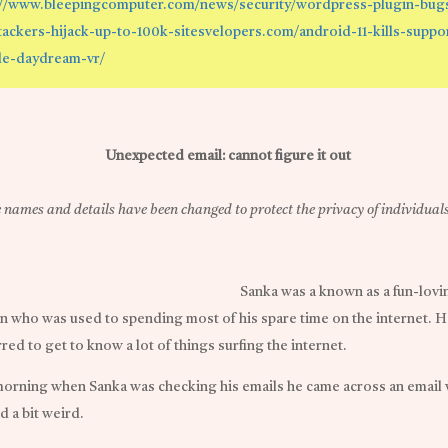
://www.bleepingcomputer.com/news/security/wordpress-plugin-bug
ttackers-hijack-up-to-100k-sitesvelopers.com/android-11-kills-suppo
e-daydream-vr/
Unexpected email: cannot figure it out
names and details have been changed to protect the privacy of individuals
Sanka was a known as a fun-lovi
n who was used to spending most of his spare time on the internet. H
red to get to know a lot of things surfing the internet.
orning when Sanka was checking his emails he came across an email
d a bit weird.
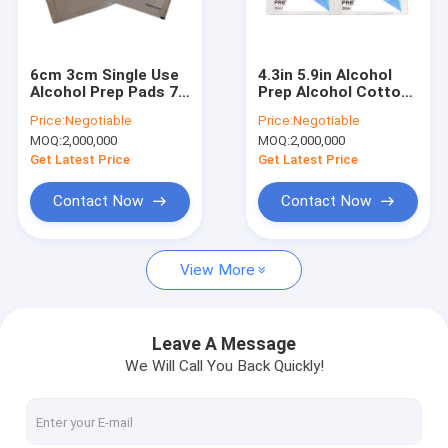
Factory Tour
Quality Control
6cm 3cm Single Use
4.3in 5.9in Alcohol
Alcohol Prep Pads 70
Prep Alcohol Cotton
Contact Us
Isopropyl Alcohol For
Pads On Wounds 70%
Price:
Negotiable
Price:
Negotiable
Sterilization
Isopropyl ISO13485
MOQ:
2,000,000
MOQ:
2,000,000
News
Get Latest Price
Get Latest Price
Cases
Contact Now
Contact Now
Request A Quote
View More
Safety Blood Lancet
Leave A Message
We Will Call You Back Quickly!
Pen Blood Lancet
Twist Blood Lancet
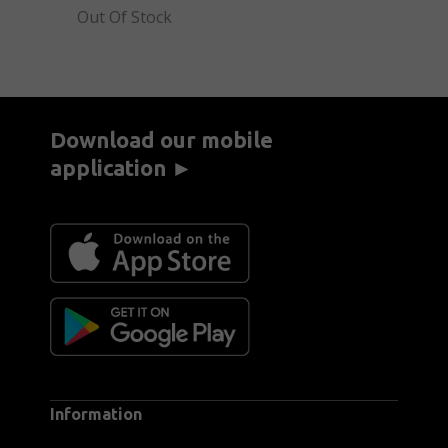
Out Of Stock
Download our mobile
application ►
Information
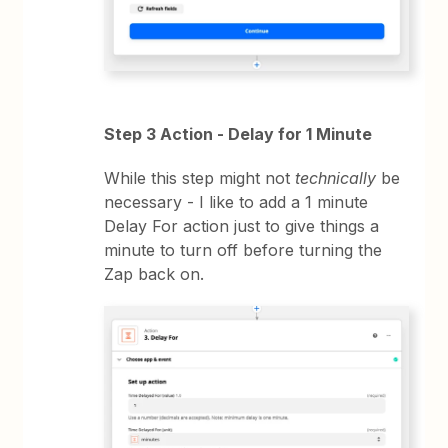
Step 3 Action - Delay for 1 Minute
While this step might not
technically
be
necessary - I like to add a 1 minute
Delay For action just to give things a
minute to turn off before turning the
Zap back on.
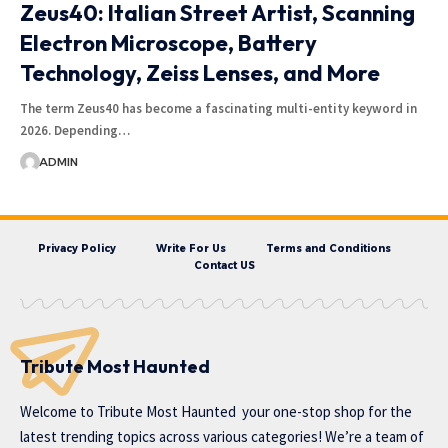
Zeus40: Italian Street Artist, Scanning
Electron Microscope, Battery
Technology, Zeiss Lenses, and More
The term Zeus40 has become a fascinating multi-entity keyword in
2026. Depending…
ADMIN
Privacy Policy
Write For Us
Terms and Conditions
Contact US
Tribute Most Haunted
Welcome to
Tribute Most Haunted
your one-stop shop for the
latest trending topics across various categories! We’re a team of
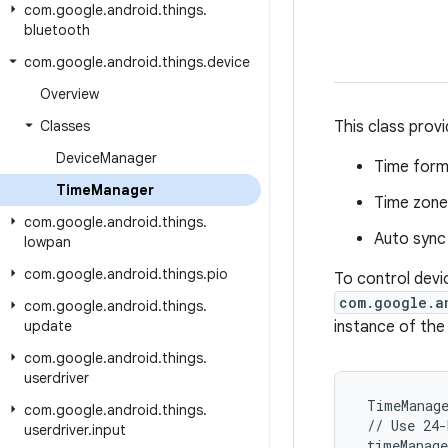
com
.
google
.
android
.
things
.
bluetooth
com
.
google
.
android
.
things
.
device
Overview
Classes
This class provi
Device
Manager
Time form
Time
Manager
Time zone
com
.
google
.
android
.
things
.
Auto sync
lowpan
com
.
google
.
android
.
things
.
pio
To control devi
com.google.a
com
.
google
.
android
.
things
.
update
instance of the
com
.
google
.
android
.
things
.
userdriver
 TimeManage
com
.
google
.
android
.
things
.
 // Use 24-
userdriver
.
input
 timeManag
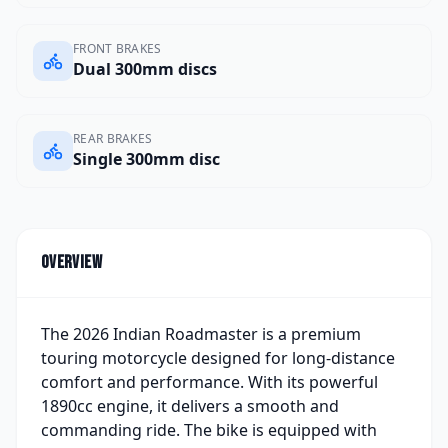
FRONT BRAKES
Dual 300mm discs
REAR BRAKES
Single 300mm disc
Overview
The 2026 Indian Roadmaster is a premium
touring motorcycle designed for long-distance
comfort and performance. With its powerful
1890cc engine, it delivers a smooth and
commanding ride. The bike is equipped with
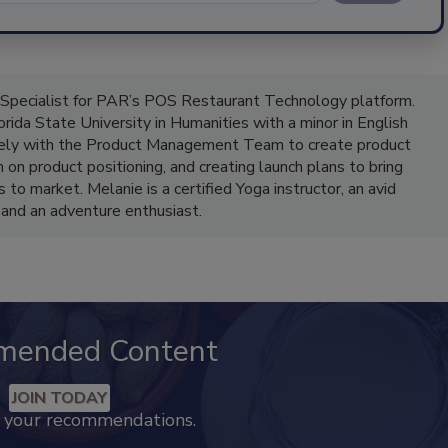
 Specialist for PAR’s POS Restaurant Technology platform.
ida State University in Humanities with a minor in English
vely with the Product Management Team to create product
on product positioning, and creating launch plans to bring
to market. Melanie is a certified Yoga instructor, an avid
 and an adventure enthusiast.
mended Content
JOIN TODAY
k your recommendations.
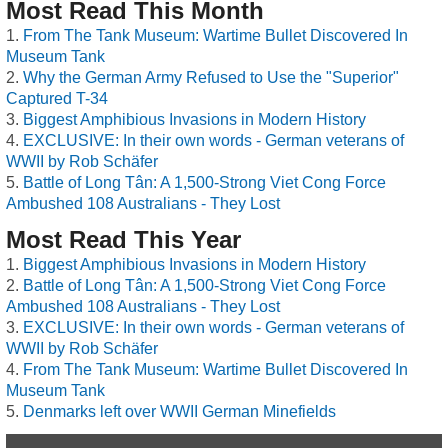
Most Read This Month
From The Tank Museum: Wartime Bullet Discovered In
Museum Tank
Why the German Army Refused to Use the "Superior"
Captured T-34
Biggest Amphibious Invasions in Modern History
EXCLUSIVE: In their own words - German veterans of
WWII by Rob Schäfer
Battle of Long Tân: A 1,500-Strong Viet Cong Force
Ambushed 108 Australians - They Lost
Most Read This Year
Biggest Amphibious Invasions in Modern History
Battle of Long Tân: A 1,500-Strong Viet Cong Force
Ambushed 108 Australians - They Lost
EXCLUSIVE: In their own words - German veterans of
WWII by Rob Schäfer
From The Tank Museum: Wartime Bullet Discovered In
Museum Tank
Denmarks left over WWII German Minefields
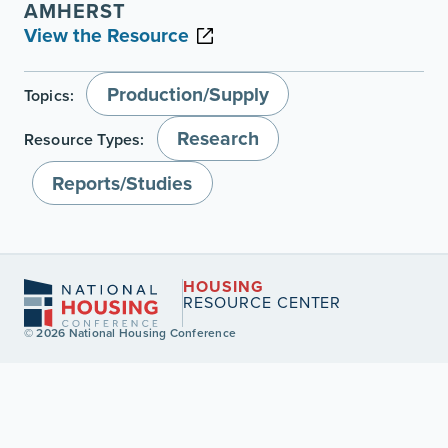
AMHERST
View the Resource
Production/Supply
Topics:
Research
Resource Types:
Reports/Studies
HOUSING
RESOURCE CENTER
© 2026 National Housing Conference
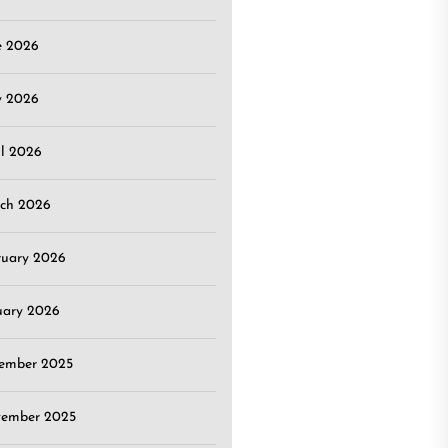
e 2026
 2026
il 2026
ch 2026
ruary 2026
uary 2026
ember 2025
ember 2025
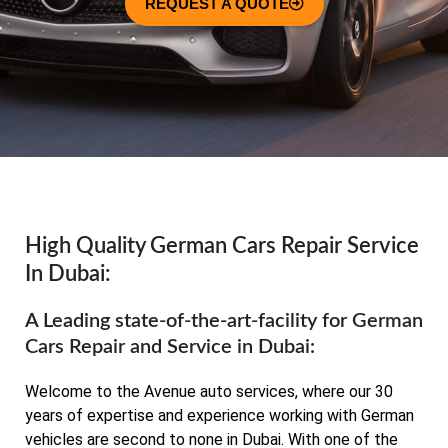
REQUEST A QUOTE
High Quality German Cars Repair Service
In Dubai:
A Leading state-of-the-art-facility for German
Cars Repair and Service in Dubai:
Welcome to the Avenue auto services, where our 30
years of expertise and experience working with German
vehicles are second to none in Dubai. With one of the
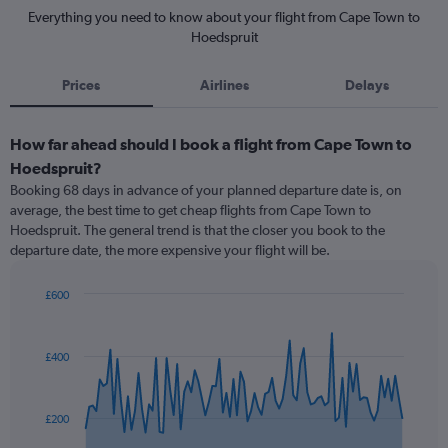
Everything you need to know about your flight from Cape Town to
Hoedspruit
Prices
Airlines
Delays
How far ahead should I book a flight from Cape Town to
Hoedspruit?
Booking 68 days in advance of your planned departure date is, on
average, the best time to get cheap flights from Cape Town to
Hoedspruit. The general trend is that the closer you book to the
departure date, the more expensive your flight will be.
£600
Chart
Chart
graphic.
with
91
£400
data
points.
The
£200
chart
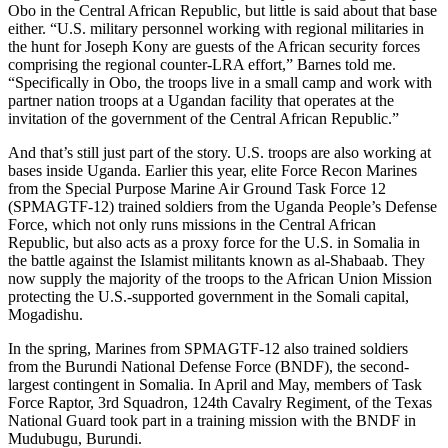
Obo in the Central African Republic, but little is said about that base
either. “U.S. military personnel working with regional militaries in
the hunt for Joseph Kony are guests of the African security forces
comprising the regional counter-LRA effort,” Barnes told me.
“Specifically in Obo, the troops live in a small camp and work with
partner nation troops at a Ugandan facility that operates at the
invitation of the government of the Central African Republic.”
And that’s still just part of the story. U.S. troops are also working at
bases inside Uganda. Earlier this year, elite Force Recon Marines
from the Special Purpose Marine Air Ground Task Force 12
(SPMAGTF-12) trained soldiers from the Uganda People’s Defense
Force, which not only runs missions in the Central African
Republic, but also acts as a proxy force for the U.S. in Somalia in
the battle against the Islamist militants known as al-Shabaab. They
now supply the majority of the troops to the African Union Mission
protecting the U.S.-supported government in the Somali capital,
Mogadishu.
In the spring, Marines from SPMAGTF-12 also trained soldiers
from the Burundi National Defense Force (BNDF), the second-
largest contingent in Somalia. In April and May, members of Task
Force Raptor, 3rd Squadron, 124th Cavalry Regiment, of the Texas
National Guard took part in a training mission with the BNDF in
Mudubugu, Burundi.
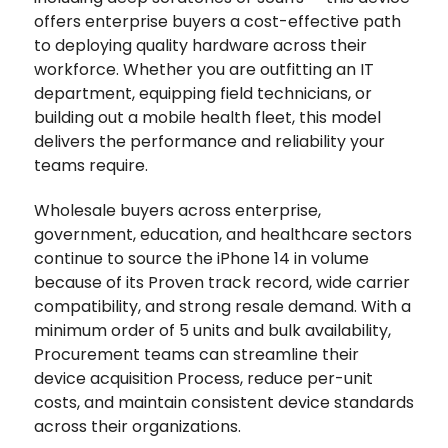
offers enterprise buyers a cost-effective path
to deploying quality hardware across their
workforce. Whether you are outfitting an IT
department, equipping field technicians, or
building out a mobile health fleet, this model
delivers the performance and reliability your
teams require.
Wholesale buyers across enterprise,
government, education, and healthcare sectors
continue to source the iPhone 14 in volume
because of its Proven track record, wide carrier
compatibility, and strong resale demand. With a
minimum order of 5 units and bulk availability,
Procurement teams can streamline their
device acquisition Process, reduce per-unit
costs, and maintain consistent device standards
across their organizations.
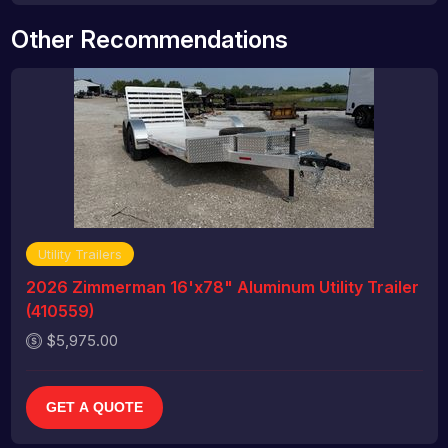
Other Recommendations
Utility Trailers
2026 Zimmerman 16'x78" Aluminum Utility Trailer
(410559)
$5,975.00
GET A QUOTE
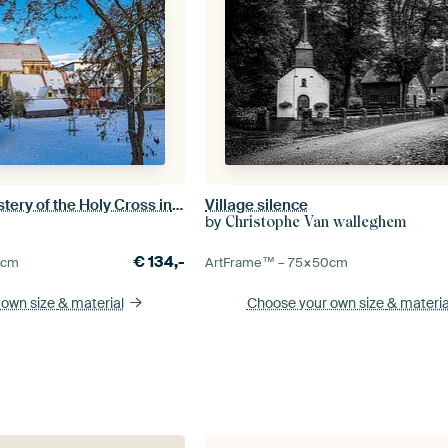
View of the monastery of the Holy Cross in winter in the Hanses
Village silence
by
Christophe Van walleghem
€
134,-
0
cm
ArtFrame™ –
75×50
cm
 own size
& material
Choose your own size
& materia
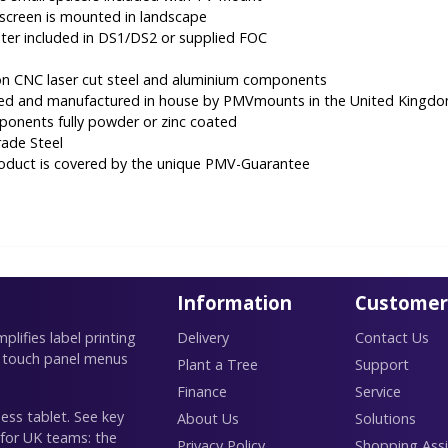
creen is mounted in landscape
er included in DS1/DS2 or supplied FOC
ion CNC laser cut steel and aluminium components
ned and manufactured in house by PMVmounts in the United Kingd
mponents fully powder or zinc coated
rade Steel
roduct is covered by the unique PMV-Guarantee
Information
Customer
lifies label printing
Delivery
Contact Us
 touch panel menus
Plant a Tree
Support
Finance
Service
ess tablet. See key
About Us
Solutions
 for UK teams: the
Privacy Policy
Shopping Assi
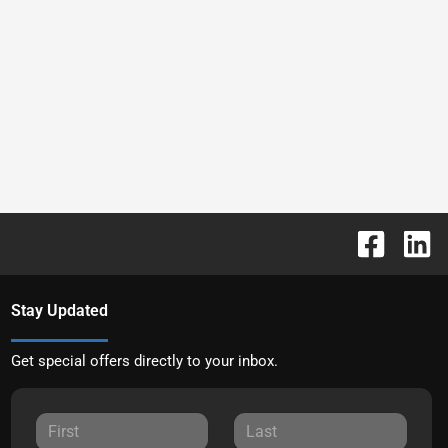
Stay Updated
Get special offers directly to your inbox.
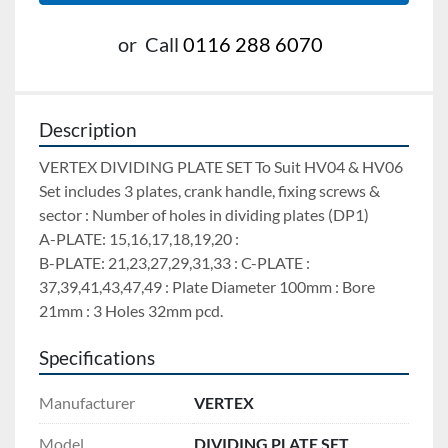
or
Call
0116 288 6070
Description
VERTEX DIVIDING PLATE SET To Suit HV04 & HV06 
Set includes 3 plates, crank handle, fixing screws & 
sector : Number of holes in dividing plates (DP1)
A-PLATE: 15,16,17,18,19,20 :
B-PLATE: 21,23,27,29,31,33 : C-PLATE : 
37,39,41,43,47,49 : Plate Diameter 100mm : Bore 
21mm : 3 Holes 32mm pcd.
Specifications
Manufacturer
VERTEX
Model
DIVIDING PLATE SET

+++

• _Task brief_:
Please return only the lines above, starting at the line that has "Pads On Wounds 70%" and ending at the line that has "Pen Blood Lancet", keeping both and leaving each one unchanged.

• _Result of this exercise_:
Pads On Wounds 70%
Price:
Negotiable
Price:
Negotiable
Sterilization
Isopropyl ISO13485
MOQ:
2,000,000
MOQ:
2,000,000
News
Get Latest Price
Get Latest Price
Cases
Contact Now
Contact Now
Request A Quote
View More
Safety Blood Lancet
Leave A Message
We Will Call You Back Quickly!
Pen Blood Lancet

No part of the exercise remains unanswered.